Week 8 - Genetics Flashcards
DNA - 3 components
- pentose sugar
- phosphate molecule
- Four nitrogenous bases - pyrimidines: Cytosine and thymine
Purines: adenine and guanine
DNA are composed of how many amino acids
20
Frameshift mutation
Insertion or deletion of one or more base pairs
Spontaneous mutation
Mutation that occurs in absence of exposure to known mutagens
Mutagen
An agent known to increase the frequency of mutations
- radiation
- chemicals
Transcription
RNA is synthesised from the DNA template
Results in the formation of messenger RNA (mRNA)
Disjunction
Normal separation of chromosomes during cell division
Nondisjunction
Usually the cause of aneuploidy
Partial trisomy
Only an extra portion of a chromosome is present in each cell
Chromosome mosaics
Trisomies occurring only in some cells of the body
Down syndrome
- Best known e.g of aneuploidy
- Trisomy 21
- Mentally retarded, low nasal bridge, epicentral folds, protruding tongue, poor muscle tone
- Risk increases with maternal age
Sex Chromosome Aneuploidy
- One of the most common is trisomy X. This is a female that has 3 X chromosomes
- Termed ‘metafemales’
Turner Syndrome
Female with only one x chromosome
Characteristics of Turner Syndrome
Absence of ovaries (sterile) short stature Webbing of the neck oedema underdeveloped breasts, wide nipples High number of aborted foetuses X is usually inherited from mother
Klinefelter Syndrome
Individuals with at least 2 X’s and one Y chromosome
Characteristics of Klinefelter syndrome
- Male appearance
- Develop female-like breasts
- Small testes
- Sparse body hair
- Long limbs
Chromosome breakage
If a chromosome breaks, physiological mechanisms will usually repair the break, but the breaks often heal in a way that after the structure of the chromosome
Breakage or loss of DNA
- Cri Du chat syndrome
“cry of the cat”
Low birth weight, mental retardation and microcephaly
Duplication
- Presence of a repeated gene or gene sequence
- Rare occurrence
- Less serious consequences because better to have more genetic material than less (deletion)
- Duplication in the same region as cri du chat causes mental retardation but no physical abnormalities
Inversions
2 breaks on a chromosome
Reversel of the gene order
Translocations
Translocation occurs when two chromosomes break and the segments are rejoined in an abnormal arrangement
Fragile sites
Fragile sites are areas on chromosomes that develop distinctive breaks or gaps when cells are cultured
Generally no apparent relationship to disease
Fragile X Syndrome
Site on the long arm of the X chromosome
Associated with mental retardation; second in occurrence to Down syndrome
Higher incidence in males because they have only one X chromosome
Autosomal Aneuploidy
Partial trisomy – only an extra portion of a chromosome is present in each cell
• Chromosome mosaics – Trisomies occurring only is some cells of the body
• Down syndrome – best known example of aneuploidy – Trisomy 21. Mentally retarded, low nasal bridge, epicanthal folds, protruding tongue, poor muscle tone.
Metafemale
Three X chromosome = sterility, menstrual irregularity and/or mental retardation
Autosomal Dominant & Autosomal Recessive meaning
For a genetic trait to be dominant it must be inherited from only one parent for symptoms to be displayed while an autosomal recessive trait must be inherited from both parents to be dominant.
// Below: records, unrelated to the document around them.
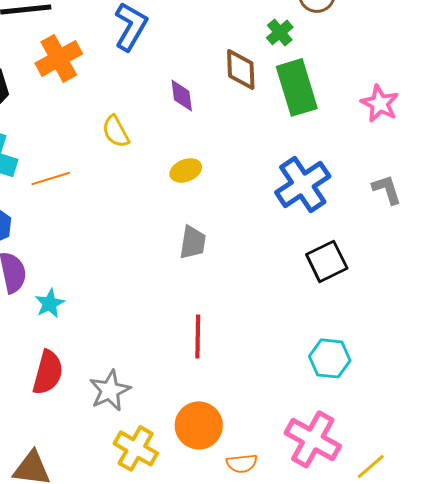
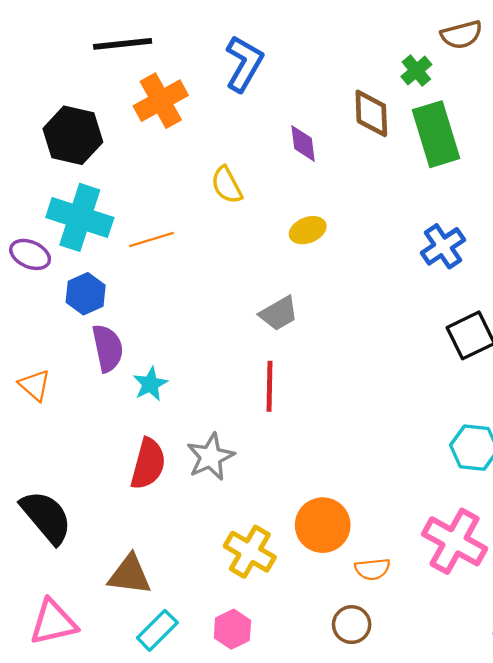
blue cross: (303, 184) -> (443, 246), size x0.7
gray trapezoid: (193, 242) -> (279, 313), moved, turned 51
red line: (198, 336) -> (269, 386), moved
gray star: (110, 390) -> (211, 457), moved

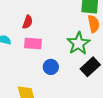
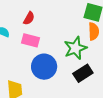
blue circle: (51, 67) -> (44, 67), size x1.6

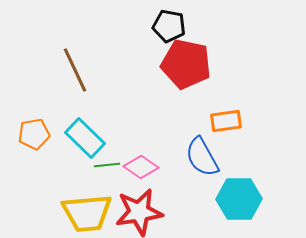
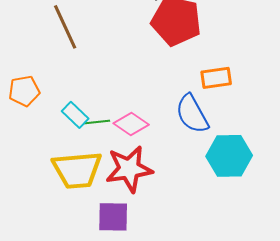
cyan rectangle: (85, 138) -> (75, 115), moved, size x0.7

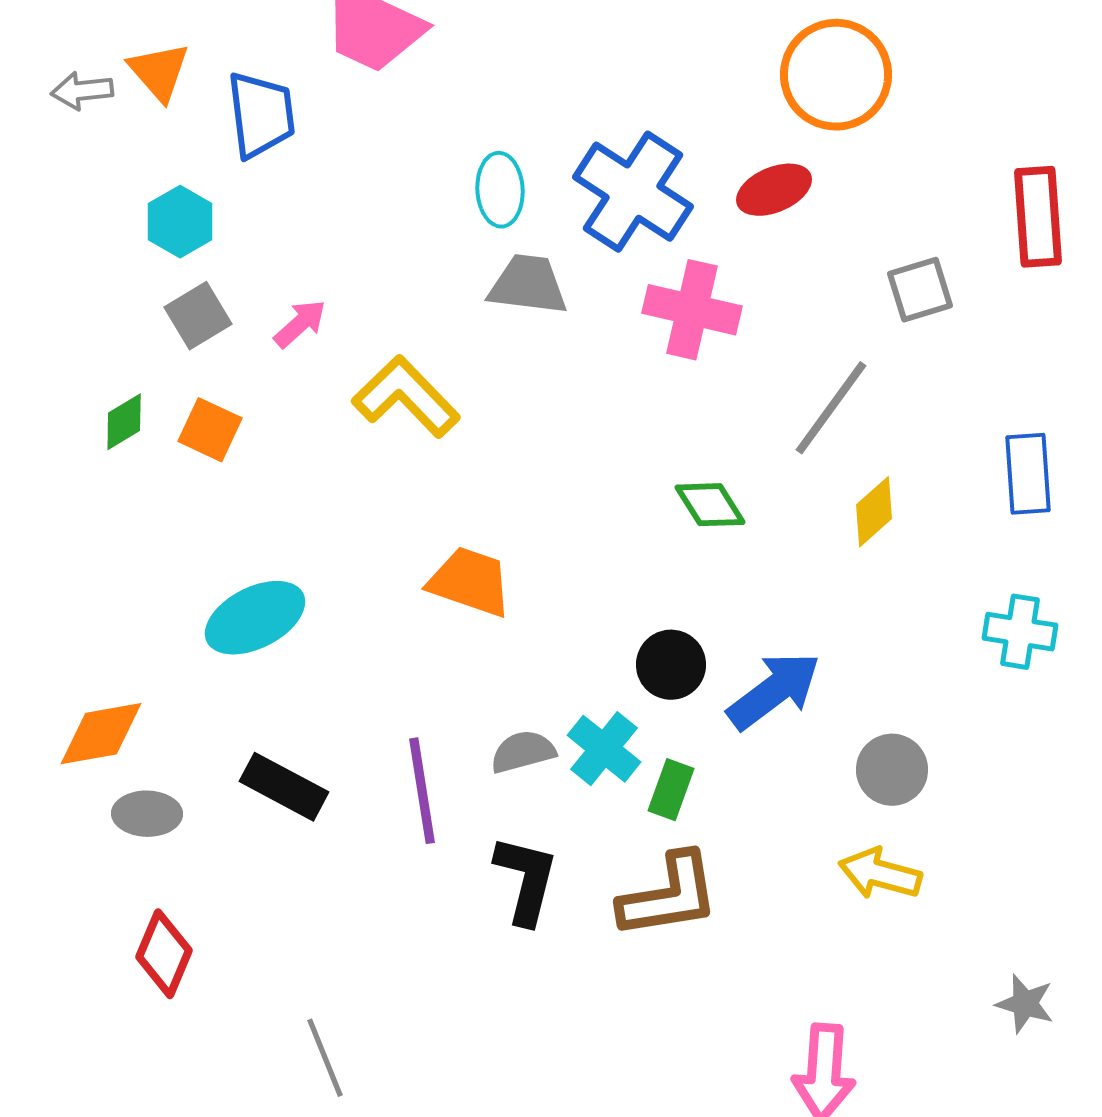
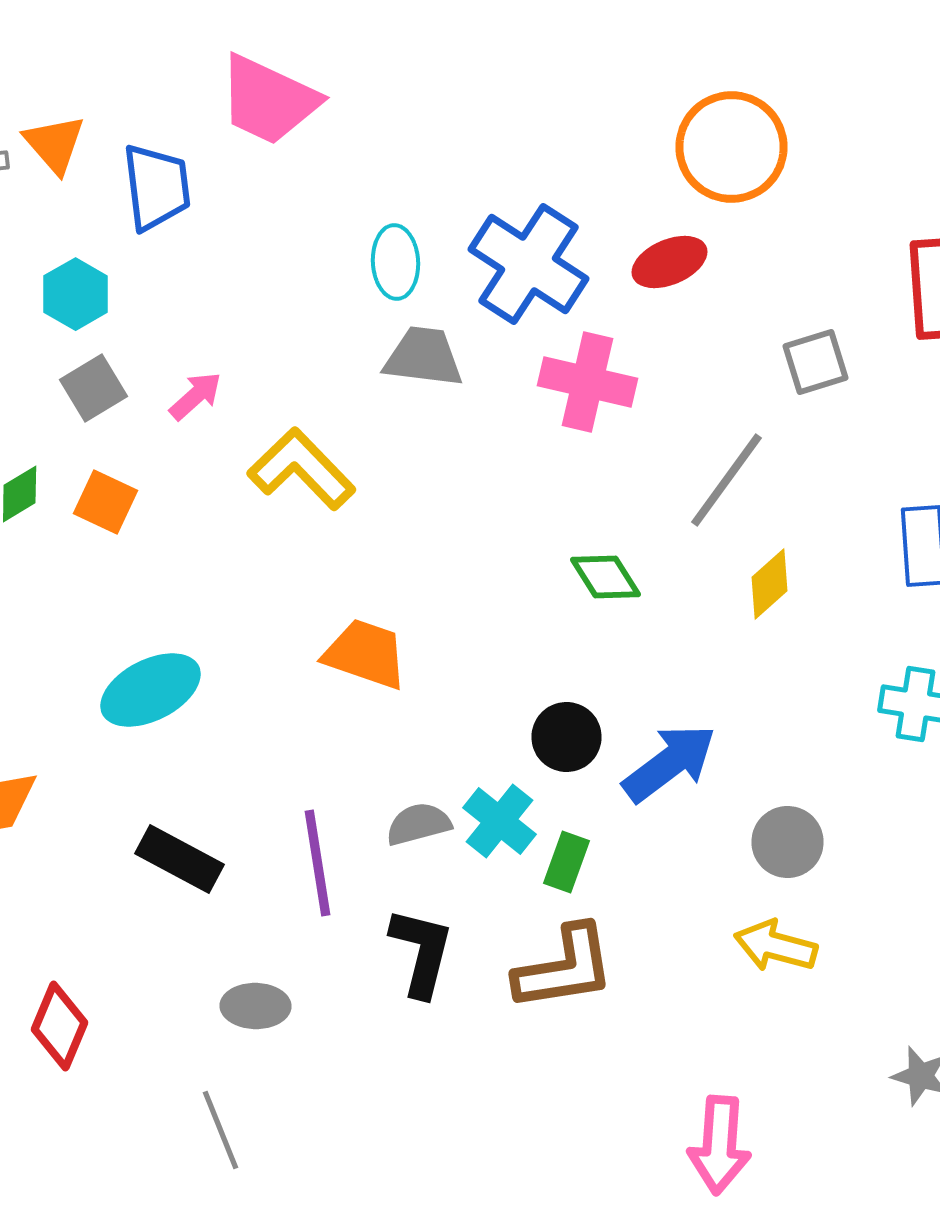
gray ellipse: (147, 814) -> (256, 1006), moved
If the trait is recessive but is only inherited from one parent then the child becomes a carrier.
E.g Huntington’s disease is a Autosomal Dominant mutation while Cystic Fibrosis is an autosomal recessive disorder.
Cystic Fibrosis
Is an autosomal recessive disorder. Both parents must have the genetic disposition for CF for a child to have the condition. If only one parent has the disposition for it then the child will not display symptoms of the disease rather they will be a carrier.